Quelles sont les solutions ?

Il ne suffit pas de marquer les esprits. Pour permettre un changement de comportement, il est conseillé d'envoyer des messages très pratiques, c'est à dire expliquer aux automobilistes comment faire pour éviter les comportements dangereux. Par exemple, pour inciter les jeunes à éviter de rentrer avec une personne qui a bu de l'alcool, il faut leur proposer des alternatives, des conseils. En cela, la campagne "C'est qui Sam", lancée en 2005, qui conseillait de désigner un conducteur qui ne boit pas, était intéressante, car elle apportait une solution concrète.

 

Est-ce que l'humour est plus efficace que les images chocs ?

Pour faire passer le message, c'est une bonne façon de faire. Une vidéo humoristique ne va pas générer de mécanisme de déni. Pour autant, si elle n'est pas accompagnée de solution, cela va se résumer à quelques minutes de rire.

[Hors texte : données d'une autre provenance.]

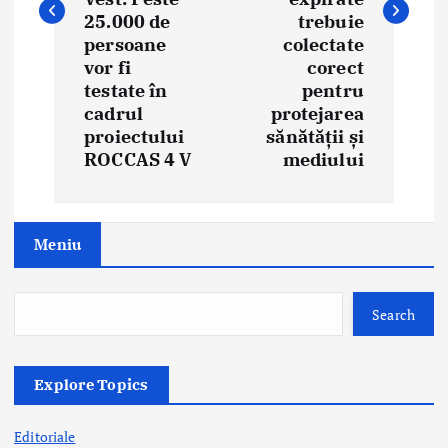
25.000 de
trebuie
a
persoane
colectate
vor fi
corect
v
testate în
pentru
i
cadrul
protejarea
proiectului
sănătății și
g
ROCCAS 4 V
mediului
a
t
Meniu
i
o
Search
n
Explore Topics
Editoriale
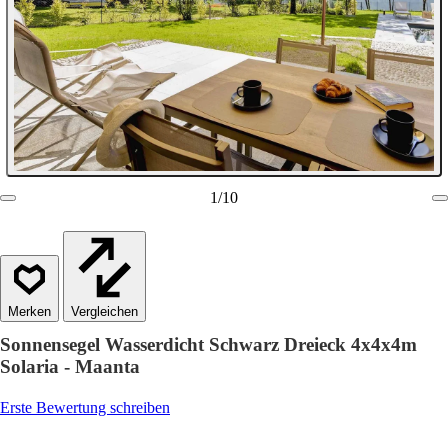
1
/
10
Vergleichen
Sonnensegel Wasserdicht Schwarz Dreieck 4x4x4m
Solaria - Maanta
Erste Bewertung schreiben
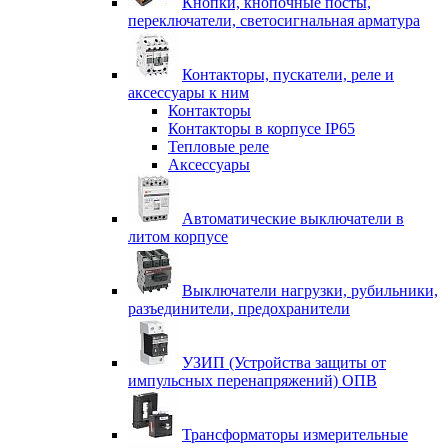
Кнопки, кнопочные посты,
переключатели, светосигнальная арматура
Контакторы, пускатели, реле и
аксессуары к ним
Контакторы
Контакторы в корпусе IP65
Тепловые реле
Аксессуары
Автоматические выключатели в
литом корпусе
Выключатели нагрузки, рубильники,
разъединители, предохранители
УЗИП (Устройства защиты от
импульсных перенапряжений) ОПВ
Трансформаторы измерительные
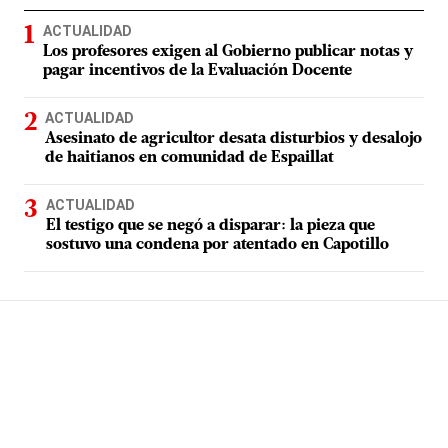
ACTUALIDAD
Los profesores exigen al Gobierno publicar notas y
pagar incentivos de la Evaluación Docente
ACTUALIDAD
Asesinato de agricultor desata disturbios y desalojo
de haitianos en comunidad de Espaillat
ACTUALIDAD
El testigo que se negó a disparar: la pieza que
sostuvo una condena por atentado en Capotillo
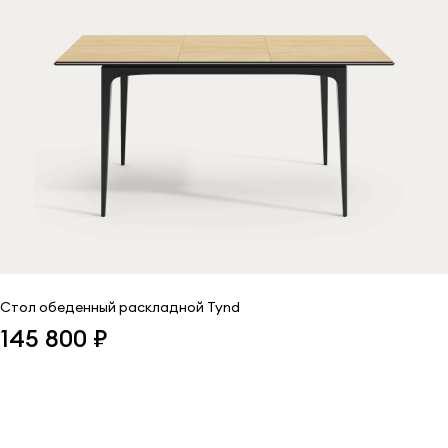
Стол обеденный раскладной Tynd
145 800 ₽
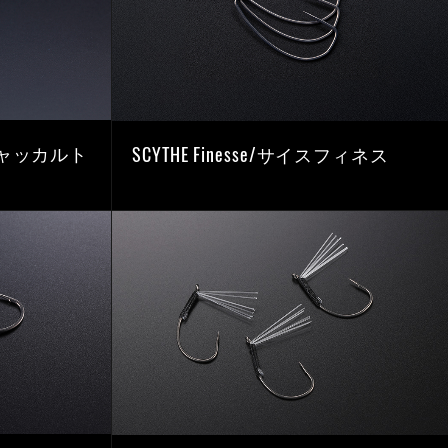
:R/ジャッカルト
SCYTHE Finesse/サイスフィネス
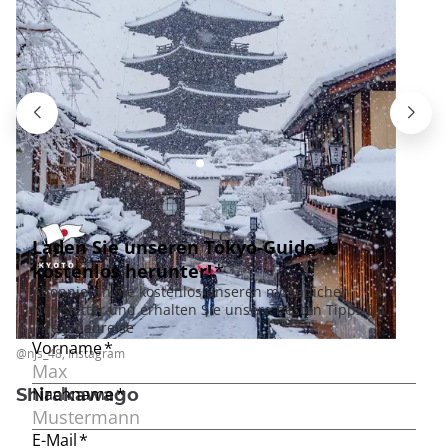
@njs_48, Instagram
Shirakawago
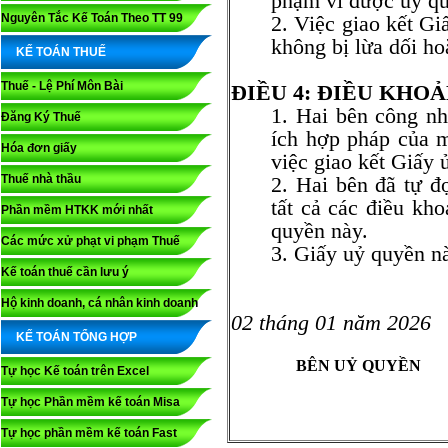
phạm vi được ủy q
Nguyên Tắc Kế Toán Theo TT 99
2. Việc giao kết G
không bị lừa dối ho
KẾ TOÁN THUẾ
Thuế - Lệ Phí Môn Bài
ĐIỀU 4: ĐIỀU KHO
1. Hai bên công nh
Đăng Ký Thuế
ích hợp pháp của m
Hóa đơn giấy
việc giao kết Giấy 
Thuế nhà thầu
2. Hai bên đã tự đ
tất cả các điều kh
Phần mềm HTKK mới nhất
quyền này.
Các mức xử phạt vi phạm Thuế
3. Giấy uỷ quyền nà
Kế toán thuế cần lưu ý
Hà N
Hộ kinh doanh, cá nhân kinh doanh
02 tháng 01 năm
2026
KẾ TOÁN TỔNG HỢP
BÊN UỶ QUYỀN
Tự học Kế toán trên Excel
Tự học Phần mềm kế toán Misa
Tự học phần mềm kế toán Fast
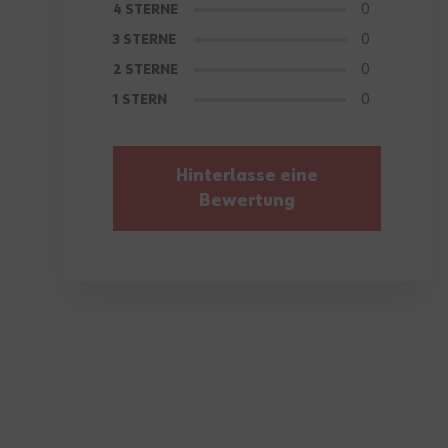
0
4 STERNE
0
3 STERNE
0
2 STERNE
0
1 STERN
Hinterlasse eine
Bewertung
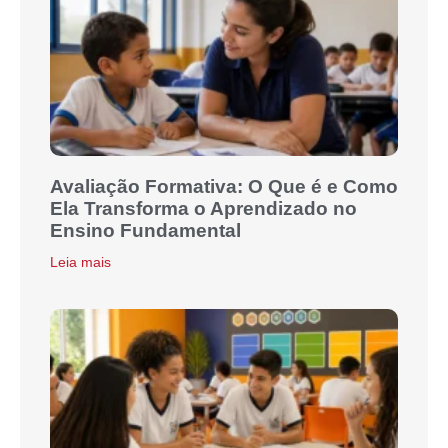
Avaliação Formativa: O Que é e Como
Ela Transforma o Aprendizado no
Ensino Fundamental
Leia mais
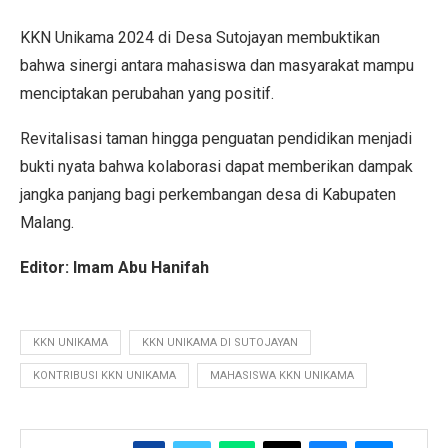
KKN Unikama 2024 di Desa Sutojayan membuktikan
bahwa sinergi antara mahasiswa dan masyarakat mampu
menciptakan perubahan yang positif.
Revitalisasi taman hingga penguatan pendidikan menjadi
bukti nyata bahwa kolaborasi dapat memberikan dampak
jangka panjang bagi perkembangan desa di Kabupaten
Malang.
Editor: Imam Abu Hanifah
KKN UNIKAMA
KKN UNIKAMA DI SUTOJAYAN
KONTRIBUSI KKN UNIKAMA
MAHASISWA KKN UNIKAMA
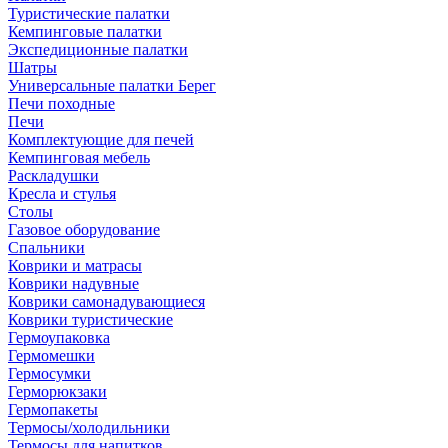
Туристические палатки
Кемпинговые палатки
Экспедиционные палатки
Шатры
Универсальные палатки Берег
Печи походные
Печи
Комплектующие для печей
Кемпинговая мебель
Раскладушки
Кресла и стулья
Столы
Газовое оборудование
Спальники
Коврики и матрасы
Коврики надувные
Коврики самонадувающиеся
Коврики туристические
Гермоупаковка
Гермомешки
Гермосумки
Герморюкзаки
Гермопакеты
Термосы/холодильники
Термосы для напитков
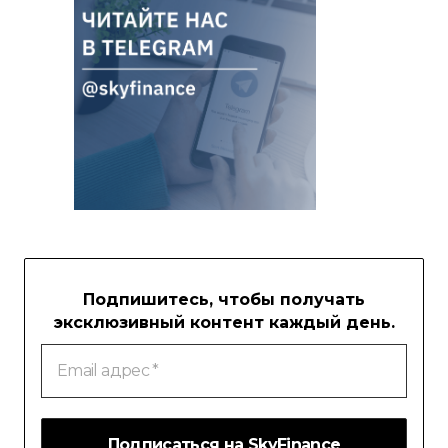
Подпишитесь, чтобы получать
эксклюзивный контент каждый день.
Email
адрес
*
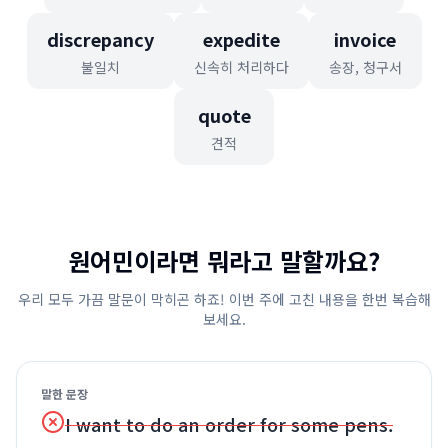
discrepancy
expedite
invoice
불일치
신속히 처리하다
송장, 청구서
quote
견적
원어민이라면 뭐라고 말할까요?
우리 모두 가끔 말문이 막히곤 하죠! 이번 주에 고친 내용을 한번 복습해
보세요.
말한 문장
I want to do an order for some pens.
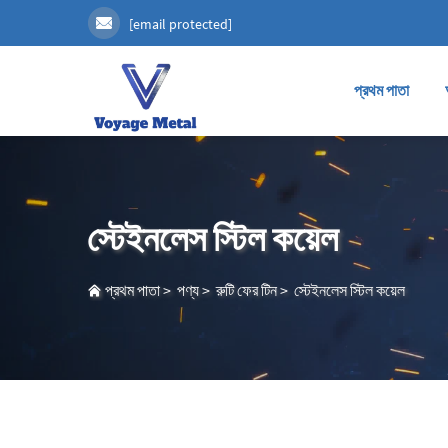
[email protected]
প্রথম পাতা
স্টেইনলেস স্টিল কয়েল
প্রথম পাতা
>
পণ্য
>
রুটি ফের টিন
>
স্টেইনলেস স্টিল কয়েল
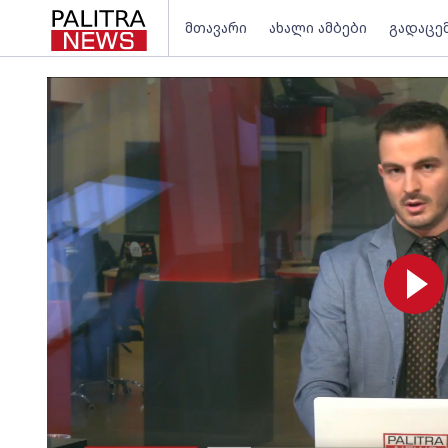
მთავარი
ახალი ამბები
გადაცე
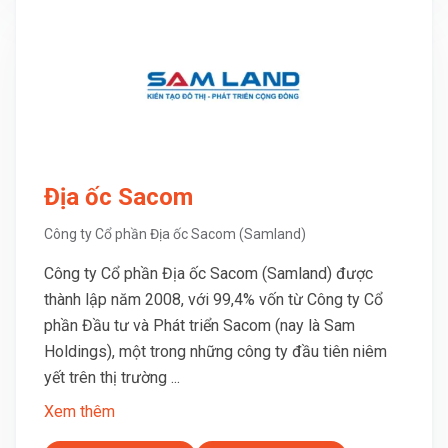
Địa ốc Sacom
Công ty Cổ phần Địa ốc Sacom (Samland)
Công ty Cổ phần Địa ốc Sacom (Samland) được
thành lập năm 2008, với 99,4% vốn từ Công ty Cổ
phần Đầu tư và Phát triển Sacom (nay là Sam
Holdings), một trong những công ty đầu tiên niêm
yết trên thị trường ...
Xem thêm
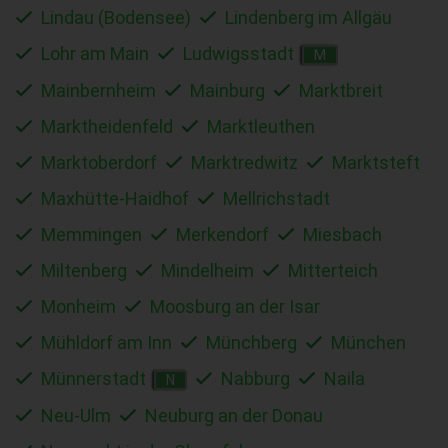
Lindau (Bodensee)
Lindenberg im Allgäu
Lohr am Main
Ludwigsstadt
M
Mainbernheim
Mainburg
Marktbreit
Marktheidenfeld
Marktleuthen
Marktoberdorf
Marktredwitz
Marktsteft
Maxhütte-Haidhof
Mellrichstadt
Memmingen
Merkendorf
Miesbach
Miltenberg
Mindelheim
Mitterteich
Monheim
Moosburg an der Isar
Mühldorf am Inn
Münchberg
München
Münnerstadt
Nabburg
Naila
N
Neu-Ulm
Neuburg an der Donau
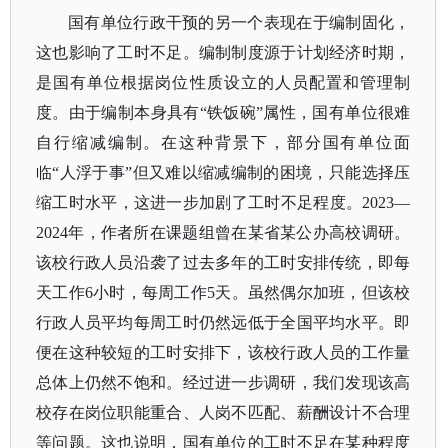
国有单位行政干预的另一个表现在于编制固化，
这也影响了工时不足。编制制度源于计划经济时期，
是国有单位根据岗位性质设立的人员配置和管理制
度。由于编制本身具有
“铁饭碗”属性，国有单位很难
自行缩减编制。在这种背景下，部分国有单位面
临“人浮于事”但又难以缩减编制的困境，只能选择
压
缩工时水平，这进一步加剧了工时不足程度。
2023—
2024年，作者所在课题组曾在某省某公办高校调研。
该校行政人员沿袭了过去多年的工时安排传统，即每
天工作
6小时，每周工作5天。虽然偶尔加班，但该校
行政人员平均每周工时仍然远低于全国平均水平。即
便在这种较短的工时安排下，该校行政人员的工作量
总体上仍然不饱和。经过进一步调研，我们发现该高
校存在岗位职能重合、人岗不匹配、薪酬设计不合理
等问题。这也说明，国有单位的工时不足在某种程度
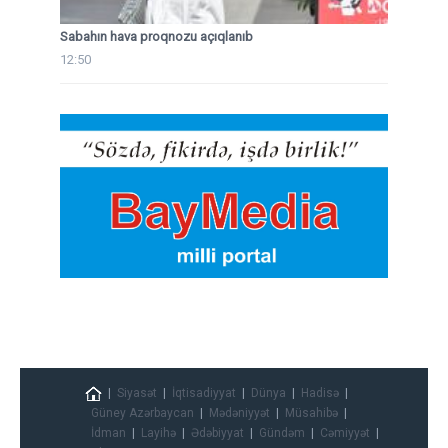
Sabahın hava proqnozu açıqlanıb
12:50
Siyasət
İqtisadiyyat
Dünya
Hadisə
Güney Azərbaycan
Mədəniyyət
Müsahibə
İdman
Layihə
Ədəbiyyat
Gündəm
Cəmiyyət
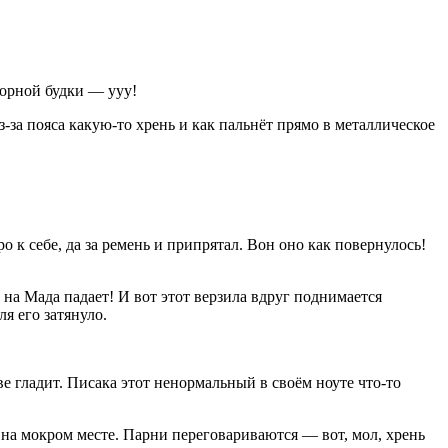
торной будки — ууу!
з-за пояса какую-то хрень и как пальнёт прямо в металлическое
 к себе, да за ремень и припрятал. Вон оно как повернулось!
 на Мада падает! И вот этот верзила вдруг поднимается
я его затянуло.
ве гладит. Писака этот ненормальный в своём ноуте что-то
а на мокром месте. Парни переговариваются — вот, мол, хрень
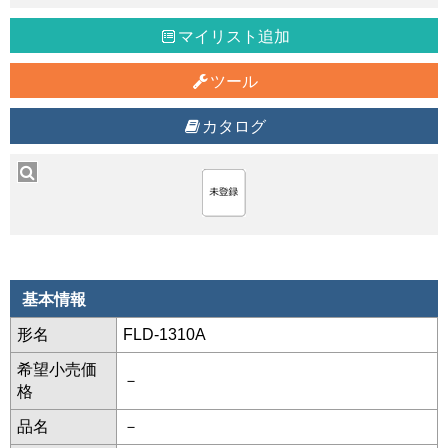
マイリスト追加
ツール
カタログ
基本情報
形名
FLD-1310A
希望小売価
－
格
品名
－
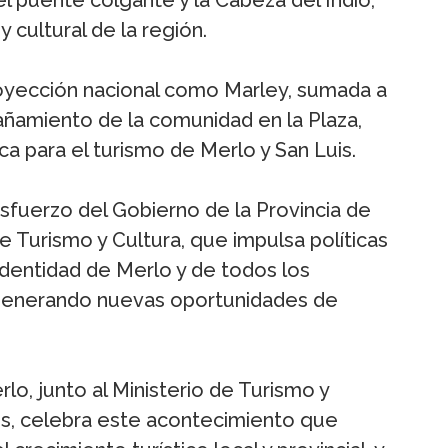
y cultural de la región.
royección nacional como Marley, sumada a
pañamiento de la comunidad en la Plaza,
ca para el turismo de Merlo y San Luis.
esfuerzo del Gobierno de la Provincia de
de Turismo y Cultura, que impulsa políticas
identidad de Merlo y de todos los
, generando nuevas oportunidades de
rlo, junto al Ministerio de Turismo y
uis, celebra este acontecimiento que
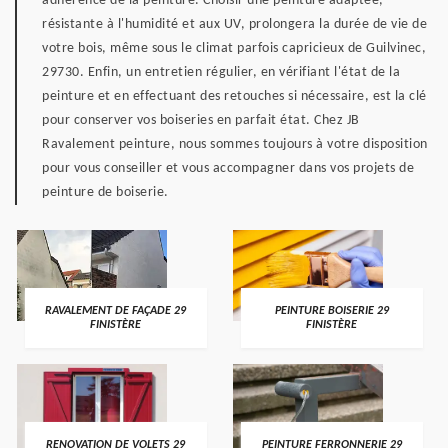
adhérence de la peinture. Choisir une peinture adaptée,
résistante à l'humidité et aux UV, prolongera la durée de vie de
votre bois, même sous le climat parfois capricieux de Guilvinec,
29730. Enfin, un entretien régulier, en vérifiant l'état de la
peinture et en effectuant des retouches si nécessaire, est la clé
pour conserver vos boiseries en parfait état. Chez JB
Ravalement peinture, nous sommes toujours à votre disposition
pour vous conseiller et vous accompagner dans vos projets de
peinture de boiserie.
RAVALEMENT DE FAÇADE 29
PEINTURE BOISERIE 29
FINISTÈRE
FINISTÈRE
RENOVATION DE VOLETS 29
PEINTURE FERRONNERIE 29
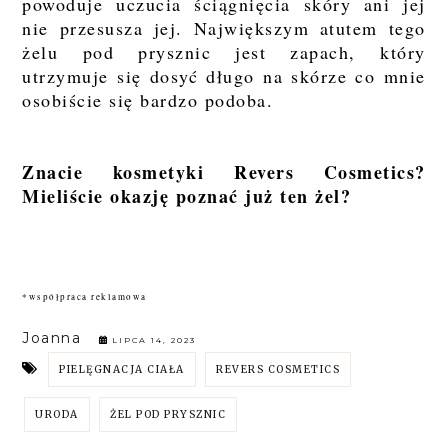
powoduje uczucia ściągnięcia skóry ani jej
nie przesusza jej. Największym atutem tego
żelu pod prysznic jest zapach, który
utrzymuje się dosyć długo na skórze co mnie
osobiście się bardzo podoba.
Znacie kosmetyki Revers Cosmetics?
Mieliście okazję poznać już ten żel?
*współpraca reklamowa
Joanna
LIPCA 14, 2023
PIELĘGNACJA CIAŁA
REVERS COSMETICS
URODA
ŻEL POD PRYSZNIC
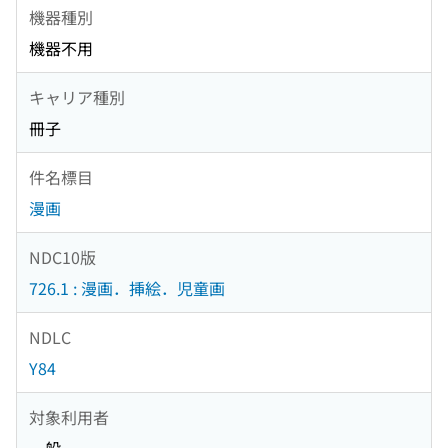
機器種別
機器不用
キャリア種別
冊子
件名標目
漫画
NDC10版
726.1 : 漫画．挿絵．児童画
NDLC
Y84
対象利用者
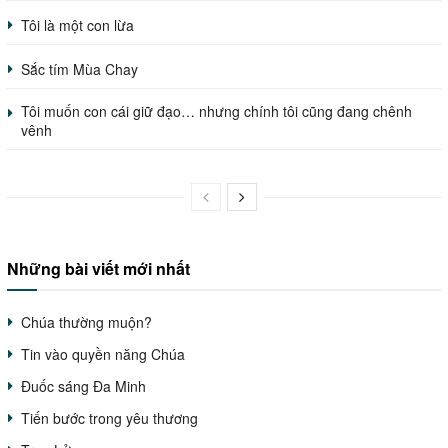
Tôi là một con lừa
Sắc tím Mùa Chay
Tôi muốn con cái giữ đạo… nhưng chính tôi cũng đang chênh
vênh
Những bài viết mới nhất
Chúa thường muộn?
Tin vào quyền năng Chúa
Đuốc sáng Đa Minh
Tiến bước trong yêu thương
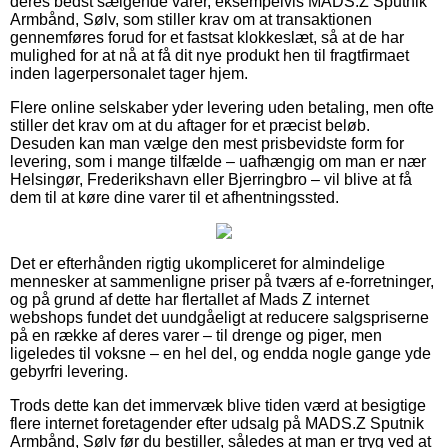
deres bedst sælgende varer, eksempelvis MADS.Z Sputnik
Armbånd, Sølv, som stiller krav om at transaktionen
gennemføres forud for et fastsat klokkeslæt, så at de har
mulighed for at nå at få dit nye produkt hen til fragtfirmaet
inden lagerpersonalet tager hjem.
Flere online selskaber yder levering uden betaling, men ofte
stiller det krav om at du aftager for et præcist beløb.
Desuden kan man vælge den mest prisbevidste form for
levering, som i mange tilfælde – uafhængig om man er nær
Helsingør, Frederikshavn eller Bjerringbro – vil blive at få
dem til at køre dine varer til et afhentningssted.
Det er efterhånden rigtig ukompliceret for almindelige
mennesker at sammenligne priser på tværs af e-forretninger,
og på grund af dette har flertallet af Mads Z internet
webshops fundet det uundgåeligt at reducere salgspriserne
på en række af deres varer – til drenge og piger, men
ligeledes til voksne – en hel del, og endda nogle gange yde
gebyrfri levering.
Trods dette kan det immervæk blive tiden værd at besigtige
flere internet foretagender efter udsalg på MADS.Z Sputnik
Armbånd, Sølv før du bestiller, således at man er tryg ved at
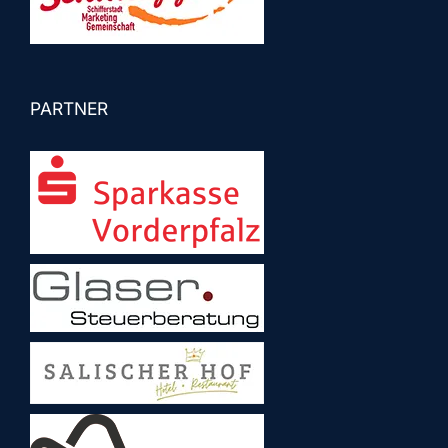
PARTNER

De plus en plus de spots de sensibilisation sont conçus par des réalisateurs célèbres ou font intervenir des célébrités. En 2014, l'acteur Pio Marmaï jouait ainsi un homme rongé par la culpabilité après avoir tué un homme alors qu'il écrivait un sms au volant...

Encore une fois, cela peut aider pour la réception du message. C'est le phénomène des mentors, de l'identification. Si l'on aime bien quelqu'un, si l'on admire quelqu'un, on va pouvoir s'identifier. Mais cela ne marche pas à chaque fois.  Et par définition, une campagne de sensibilisation ne va pas toucher tout le monde.